Last week we played a game of soccer here with our ministry host’s wife and some of the cooks. Latinas vs. gringas! Towards the end of the game, my ankle rolled on top of the ball as I was trying to get it away from our opponent. I dropped right there and laid on the floor holding my ankle in pain. One of the girls from the other team came to me and started to massage my ankle and when she started to do this, I was hurting even more. After a few minutes of this, the pain was lifted and my ankle was practically back to normal. When I stood back up I was shocked that my pain was gone and my ankle was not swollen, because it should have been both. 

For the rest of the night, I kept thinking about that kind service that was given to me, appreciation and gratefulness overflowing in my heart. Through that massage I was able to feel almost instant freedom. 

More times than not I have found myself sitting in my pain this month, waiting for God to bring me instant freedom from my burdens. I have found myself praying for God to work on other’s hearts, but I haven’t been asking Him to work on mine. I have been asking him to help me practice more self-control with my words, but every opportunity he gives me to bite my tongue, I fail. I find myself asking the Lord to help me with the fruits of the spirit, but how much easier it is to ask God for them without having to put the work in. How can we expect God to work on our behalf when we aren’t willing first to make the necessary changes through the shifting of our mindsets and hearts?

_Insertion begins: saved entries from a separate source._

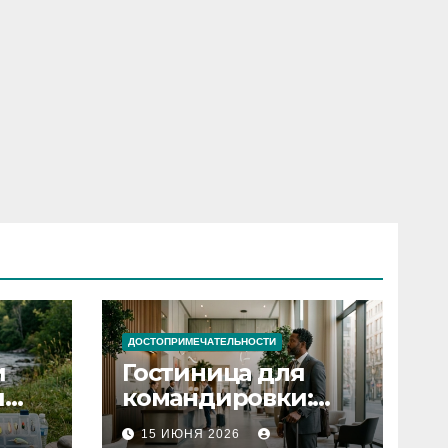
ДОСТОПРИМЕЧАТЕЛЬНОСТИ
и
Гостиница для
я
командировки:
основные
15 ИЮНЯ 2026
критерии выбора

Abandonment I realize is so much more than all of the alone time I wish I had or the memories I wish I wasn’t missing out on with my family. Abandonment is a lot about dying to our flesh and our old ways of life. Abandonment should look like pushing our pride aside everyday so that more and more humility can shine through us. Abandonment should look like sitting in our pain so that God can reveal to us how rotten we are being sometimes. And while this month in particular I feel a lot of the struggles we all have faced have been spiritual, we have the control to push the enemy out by bringing more of God in. We cannot blame the enemy for the attacking us, we knew this would happen; it was expected. We can only blame ourselves for allowing him to come in and create a mess in our hearts and minds. 

2 Corinthians 10:5 

We demolish arguments and every pretension that sets itself up against the knowledge of God, and we take captive every thought to make it obedient to Christ.

Abandonment is taking EVERY thought captive because how much easier is it to just say what we want when we want? Eventually, what we are thinking and feeling ends up coming out at some point. 

Luke 8:17 

For there is nothing hidden that will not be revealed, and nothing concealed that will not be known and illuminated.

A lot of me has felt “stuck” this month, but with new eyes to see, God is bringing me out of this place and into a place of freedom again. I am glad that with 7 months still ahead of me, I can say I have learned about said “abandonment” — a term we have heard a a lot since signing up for the world race. I have confronted it face on this month, I have felt it in such real and deep ways, but now I know why this term is so important. It has taught me so much about embracing the good and bad days of this journey and all of the in-between feelings. It has taught me how to sit in timeout with the Father and allow Him to speak into areas of my life that need growth. 

Thank you for your continued prayers and support! I feel the prayers that go out for me, I even feel them on the days I struggle and I cannot tell you all how MUCH those prayers mean to me and how much they help bring peace to my heart and mind. I feel so blessed for everyone who reads these blogs and for those of you who are journeying with me this year!